The court also found that, “Although the new provisions target African Americans with almost surgical precision, they constitute inapt remedies for the problems assertedly justifying them and, in fact, impose cures for problems that did not exist. Thus the asserted justifications cannot and do not conceal the State’s true motivation  … the State took away [minority voters’] opportunity because [they] were about to exercise it. … Faced with this record, we can only conclude that the North Carolina General Assembly enacted the challenged provisions of the law with discriminatory intent.”

Here are a few examples of discrimination that the court found in the law.  In deciding which forms of identification would be acceptable for voting, the legislature used racial data to select IDs that whites are more likely to have than minorities.  They used racial data to eliminate voting opportunities that were used more heavily by African Americans than whites.  Similar processes were used to determine early voting days,  eliminate same day registration, and eliminate out-of precinct voting.

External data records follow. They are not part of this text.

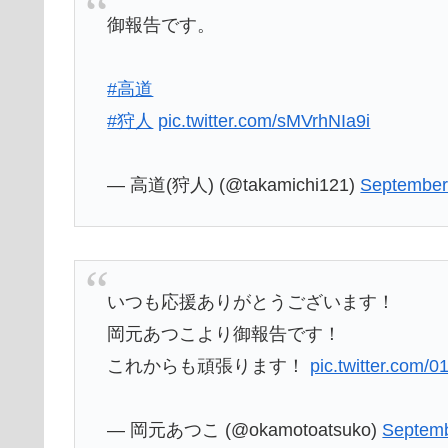
御報告です。
#高道
#狩人
pic.twitter.com/sMVrhNIa9i
— 高道(狩人) (@takamichi121)
September
いつも応援ありがとうございます！
岡元あつこより御報告です！
これからも頑張ります！
pic.twitter.com
— 岡元あつこ (@okamotoatsuko)
Septemb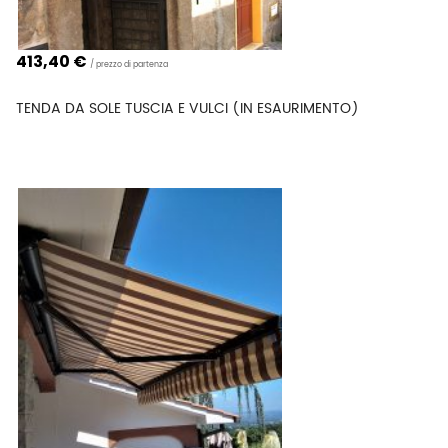
864,00
€
prezzo di partenza
TENDA DA SOLE TBQ
120,00 €
Confronta
cad.
CAMPIONE BOX DOCCIA ANGOLARE CM L 43 X 43 X 48 H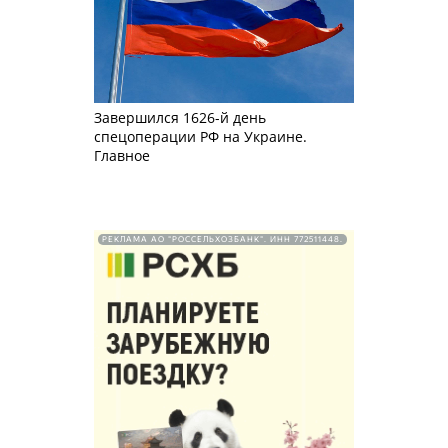
Завершился 1626-й день
спецоперации РФ на Украине.
Главное
РЕКЛАМА АО "РОССЕЛЬХОЗБАНК". ИНН 772511448.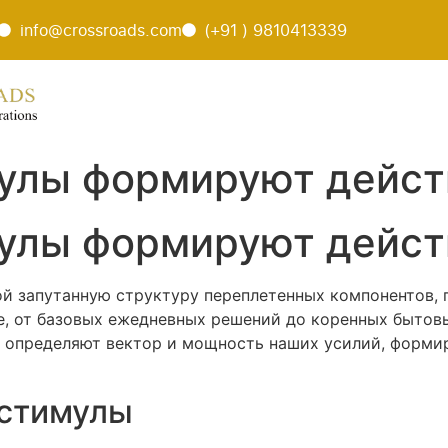
info@crossroads.com
(+91 ) 9810413339
Home
About Us
Venu
мулы формируют дейст
мулы формируют дейст
й запутанную структуру переплетенных компонентов, 
е, от базовых ежедневных решений до коренных бытовы
определяют вектор и мощность наших усилий, формир
 стимулы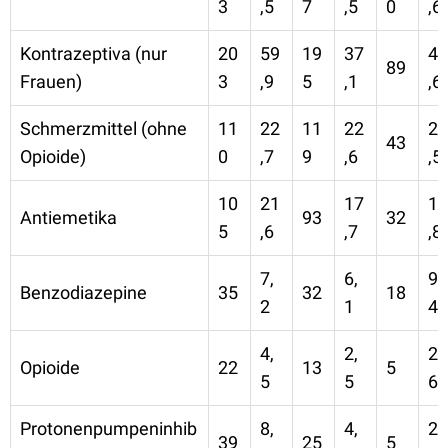
3
,5
7
,5
0
,6
Kontrazeptiva (nur
20
59
19
37
46
89
Frauen)
3
,9
5
,1
,6
Schmerzmittel (ohne
11
22
11
22
22
43
Opioide)
0
,7
9
,6
,5
10
21
17
16
Antiemetika
93
32
5
,6
,7
,8
7,
6,
9,
Benzodiazepine
35
32
18
2
1
4
4,
2,
2,
Opioide
22
13
5
5
5
6
Protonenpumpeninhib
8,
4,
2,
39
25
5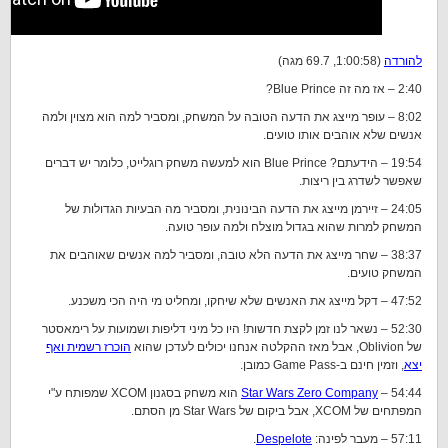
להורדה
(1:00:58, 69.7 מגה)
2:40 – אז מה זה Blue Prince?
8:02 – עופר מייצג את הדעה הטובה על המשחק, ומסביר למה הוא מצוין ולמה
אנשים שלא אוהבים אותו טועים.
19:54 – הידעתם? Blue Prince הוא למעשה משחק רוגלייט, כלומר יש דברים
שאפשר לשדרג בין ריצות.
24:05 – זיירמן מייצג את הדעה הבינונית, ומסביר מה הבעיות הגדולות של
המשחק למרות שהוא בגדול מוצלח ולמה עופר טועה.
38:37 – שחר מייצג את הדעה הלא טובה, ומסביר למה אנשים שאוהבים את
המשחק טועים.
47:52 – דקל מייצג את האנשים שלא שיחקו, ומחליט מי היה הכי משכנע.
52:30 – נשאר לנו זמן לקצת חדשות! היו כל מיני דליפות ושמועות על רימאסטר
של Oblivion, אבל מאז ההקלטה אנחנו יכולים לעדכן שהוא
הוכרז רשמית ואף
יצא
, וזמין חינם ב-Game Pass כמובן.
54:44 –
Star Wars Zero Company
הוא משחק בסגנון XCOM שמפותח ע"י
המפתחים של XCOM, אבל ביקום של Star Wars מן הסתם.
57:11 – מעבר לפינה:
Despelote
.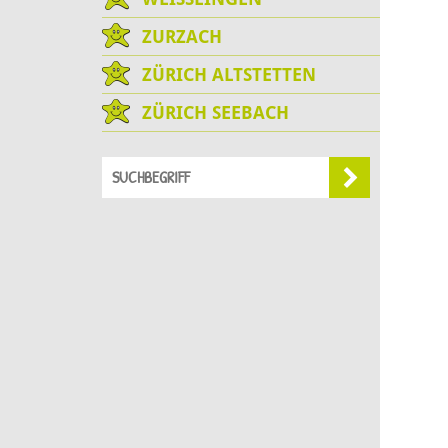
ZURZACH
ZÜRICH ALTSTETTEN
ZÜRICH SEEBACH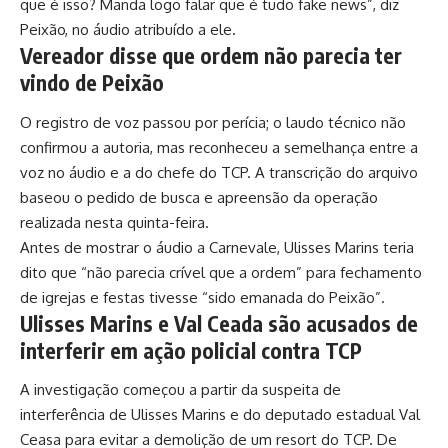
que é isso? Manda logo falar que é tudo fake news”, diz
Peixão, no áudio atribuído a ele.
Vereador disse que ordem não parecia ter
vindo de Peixão
O registro de voz passou por perícia; o laudo técnico não
confirmou a autoria, mas reconheceu a semelhança entre a
voz no áudio e a do chefe do TCP. A transcrição do arquivo
baseou o pedido de busca e apreensão da operação
realizada nesta quinta-feira.
Antes de mostrar o áudio a Carnevale, Ulisses Marins teria
dito que “não parecia crível que a ordem” para fechamento
de igrejas e festas tivesse “sido emanada do Peixão”.
Ulisses Marins e Val Ceada são acusados de
interferir em ação policial contra TCP
A investigação começou a partir da suspeita de
interferência de Ulisses Marins e do deputado estadual Val
Ceasa para evitar a demolição de um resort do TCP. De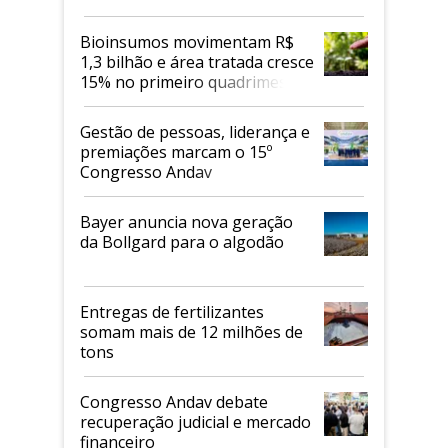
Bioinsumos movimentam R$
1,3 bilhão e área tratada cresce
15% no primeiro quadrimestre
de 2026
Gestão de pessoas, liderança e
premiações marcam o 15º
Congresso Andav
Bayer anuncia nova geração
da Bollgard para o algodão
Entregas de fertilizantes
somam mais de 12 milhões de
tons
Congresso Andav debate
recuperação judicial e mercado
financeiro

North Carolina’s law was crafted by Republican leadership in secret sessions with advice from consultants employed by attorneys so that documentation of their work would not be available to the public.  The court found that “… after the General Assembly finally revealed the expanded (law) to the public, the legislature rushed it through the legislative process…in three days: one day for a public hearing, two days in the Senate, and two hours in the House.”

The law passed by party line vote.  Every Republican legislator supported it.  I don’t think they are all racists.  Instead, I think they are much like the Democrats who passed racist laws in the Jim Crow era.  They bowed to pressure to win elections and one way to win elections is to keep the opposition from voting.  That’s what they did, and it is an example of 21st century racism in operation.

Because of laws like this one and other grievances, some people don’t honor our national flag and anthem.  Would you honor the flag of a nation that did such things to you? I’ll continue to pledge allegiance because our courts generally overturn unjust laws and because we’re free to replace those who passed a racist law at our next election.  It’s time to have a record voter turnout.